Assignment: The number needed is how many lines in these entries contain "care"; give it alone.

### Records ###

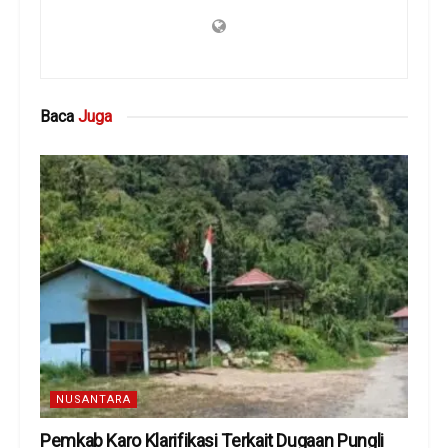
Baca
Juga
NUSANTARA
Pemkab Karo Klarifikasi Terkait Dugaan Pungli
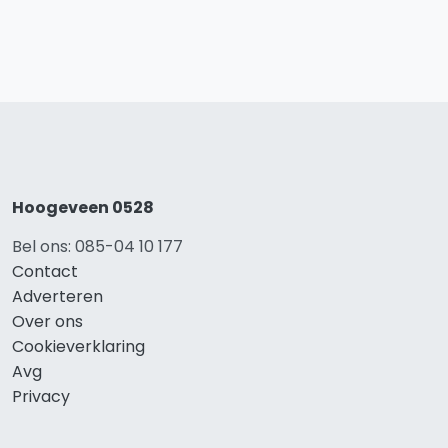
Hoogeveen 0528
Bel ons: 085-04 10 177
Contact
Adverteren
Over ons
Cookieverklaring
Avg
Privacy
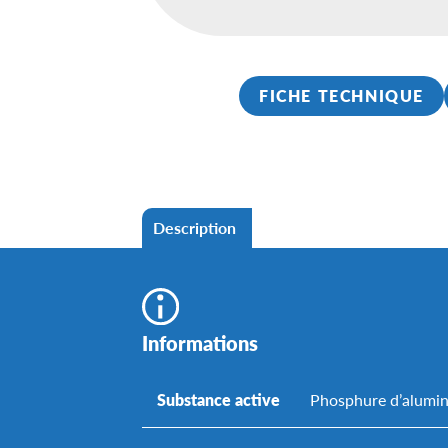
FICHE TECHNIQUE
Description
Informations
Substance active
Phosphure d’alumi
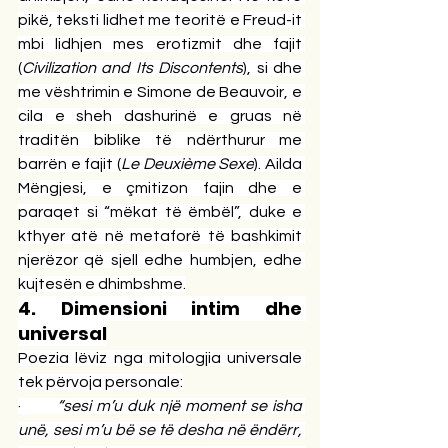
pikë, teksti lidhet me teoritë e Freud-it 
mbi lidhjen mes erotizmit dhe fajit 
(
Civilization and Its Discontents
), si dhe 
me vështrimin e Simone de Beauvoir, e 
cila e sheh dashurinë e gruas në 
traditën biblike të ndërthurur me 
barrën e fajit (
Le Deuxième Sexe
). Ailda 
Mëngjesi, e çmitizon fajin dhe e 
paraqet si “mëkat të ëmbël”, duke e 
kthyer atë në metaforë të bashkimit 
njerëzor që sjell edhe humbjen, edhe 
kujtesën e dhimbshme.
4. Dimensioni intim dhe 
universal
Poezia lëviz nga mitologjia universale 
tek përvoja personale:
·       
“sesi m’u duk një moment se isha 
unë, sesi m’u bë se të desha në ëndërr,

###
### Records ###

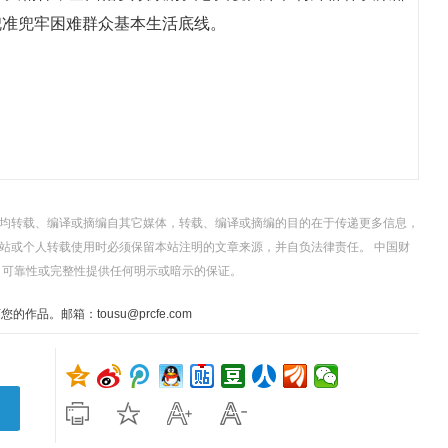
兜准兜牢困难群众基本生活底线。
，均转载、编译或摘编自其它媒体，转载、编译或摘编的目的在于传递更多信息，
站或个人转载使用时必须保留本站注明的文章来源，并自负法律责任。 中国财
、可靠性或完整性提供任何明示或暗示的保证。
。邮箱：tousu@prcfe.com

###
### Records ###

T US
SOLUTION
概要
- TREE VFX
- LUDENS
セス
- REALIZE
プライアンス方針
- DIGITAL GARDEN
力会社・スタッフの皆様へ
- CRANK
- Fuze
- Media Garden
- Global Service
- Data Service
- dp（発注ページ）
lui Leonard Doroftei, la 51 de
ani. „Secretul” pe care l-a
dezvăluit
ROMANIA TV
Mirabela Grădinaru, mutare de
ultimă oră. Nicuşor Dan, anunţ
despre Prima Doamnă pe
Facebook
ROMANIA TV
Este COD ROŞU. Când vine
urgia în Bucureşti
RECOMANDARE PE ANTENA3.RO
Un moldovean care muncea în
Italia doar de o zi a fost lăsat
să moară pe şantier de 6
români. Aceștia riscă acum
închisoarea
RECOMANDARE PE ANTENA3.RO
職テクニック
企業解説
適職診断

###

Written reply: 2